Leave the pictures out while you restate every entry below word for word.

[Extracted page text data]
::::

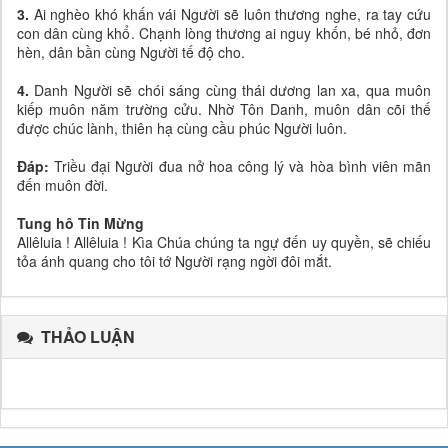
3.
Ai nghèo khó khấn vái Người sẽ luôn thương nghe, ra tay cứu
con dân cùng khổ. Chạnh lòng thương ai nguy khốn, bé nhỏ, đơn
hèn, dân bần cùng Người tế độ cho.
4.
Danh Người sẽ chói sáng cùng thái dương lan xa, qua muôn
kiếp muôn năm trường cửu. Nhờ Tôn Danh, muôn dân cõi thế
được chúc lành, thiên hạ cùng cầu phúc Người luôn.
Đáp:
Triều đại Người đua nở hoa công lý và hòa bình viên mãn
đến muôn đời.
Tung hô Tin Mừng
Allêluia ! Allêluia ! Kìa Chúa chúng ta ngự đến uy quyền, sẽ chiếu
tỏa ánh quang cho tôi tớ Người rạng ngời đôi mắt.
THẢO LUẬN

::::

* Response area
3.
Ai nghèo khó khấn vái Người sẽ luôn thương nghe, ra tay cứu
con dân cùng khổ. Chạnh lòng thương ai nguy khốn, bé nhỏ, đơn
hèn, dân bần cùng Người tế độ cho.
4.
Danh Người sẽ chói sáng cùng thái dương lan xa, qua muôn
kiếp muôn năm trường cửu. Nhờ Tôn Danh, muôn dân cõi thế
được chúc lành, thiên hạ cùng cầu phúc Người luôn.
Đáp:
Triều đại Người đua nở hoa công lý và hòa bình viên mãn
đến muôn đời.
Tung hô Tin Mừng
Allêluia ! Allêluia ! Kìa Chúa chúng ta ngự đến uy quyền, sẽ chiếu
tỏa ánh quang cho tôi tớ Người rạng ngời đôi mắt.
THẢO LUẬN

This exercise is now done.